Source data below:
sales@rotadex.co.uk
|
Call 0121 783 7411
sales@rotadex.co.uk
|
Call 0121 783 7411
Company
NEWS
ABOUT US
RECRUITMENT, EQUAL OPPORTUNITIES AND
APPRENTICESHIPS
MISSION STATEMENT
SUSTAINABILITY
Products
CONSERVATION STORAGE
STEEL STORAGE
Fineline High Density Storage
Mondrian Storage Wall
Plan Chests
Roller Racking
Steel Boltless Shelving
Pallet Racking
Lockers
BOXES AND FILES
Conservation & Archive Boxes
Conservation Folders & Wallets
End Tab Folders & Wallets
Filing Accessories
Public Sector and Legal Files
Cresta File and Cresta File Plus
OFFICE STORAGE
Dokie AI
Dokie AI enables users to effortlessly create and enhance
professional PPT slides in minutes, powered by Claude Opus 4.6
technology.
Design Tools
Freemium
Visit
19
End of Source data.
Source data below:
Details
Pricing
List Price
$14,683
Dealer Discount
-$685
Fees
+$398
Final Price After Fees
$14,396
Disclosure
End of Source data.
Source data below:
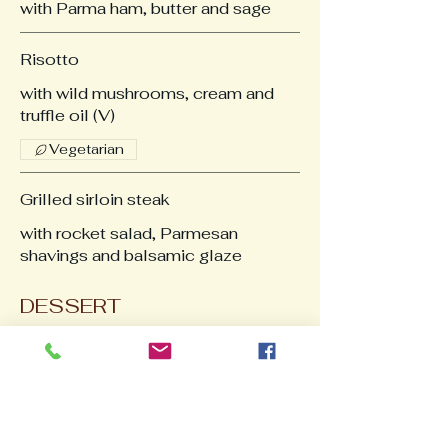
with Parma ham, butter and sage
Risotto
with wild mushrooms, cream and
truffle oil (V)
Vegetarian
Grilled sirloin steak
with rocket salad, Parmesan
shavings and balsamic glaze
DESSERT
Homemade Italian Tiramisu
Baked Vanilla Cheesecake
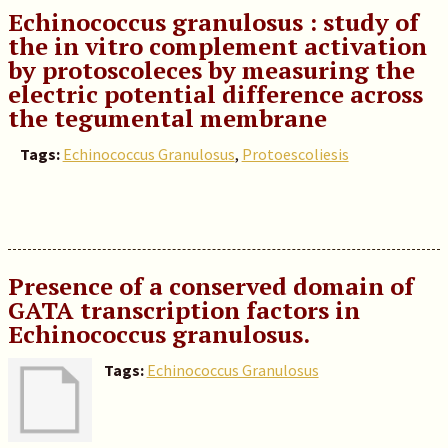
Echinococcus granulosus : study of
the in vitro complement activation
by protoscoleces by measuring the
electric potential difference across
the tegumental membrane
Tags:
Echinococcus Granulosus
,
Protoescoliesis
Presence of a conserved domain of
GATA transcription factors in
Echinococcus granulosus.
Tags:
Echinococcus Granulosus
End of Source data.
▶ [Description of the task]: In the data above, find the line with "SUSTAINABILITY" and the line with "Public Sector and Legal Files". Retype both, plus every line between them, exactly.

▶ [Exercise output]:
SUSTAINABILITY
Products
CONSERVATION STORAGE
STEEL STORAGE
Fineline High Density Storage
Mondrian Storage Wall
Plan Chests
Roller Racking
Steel Boltless Shelving
Pallet Racking
Lockers
BOXES AND FILES
Conservation & Archive Boxes
Conservation Folders & Wallets
End Tab Folders & Wallets
Filing Accessories
Public Sector and Legal Files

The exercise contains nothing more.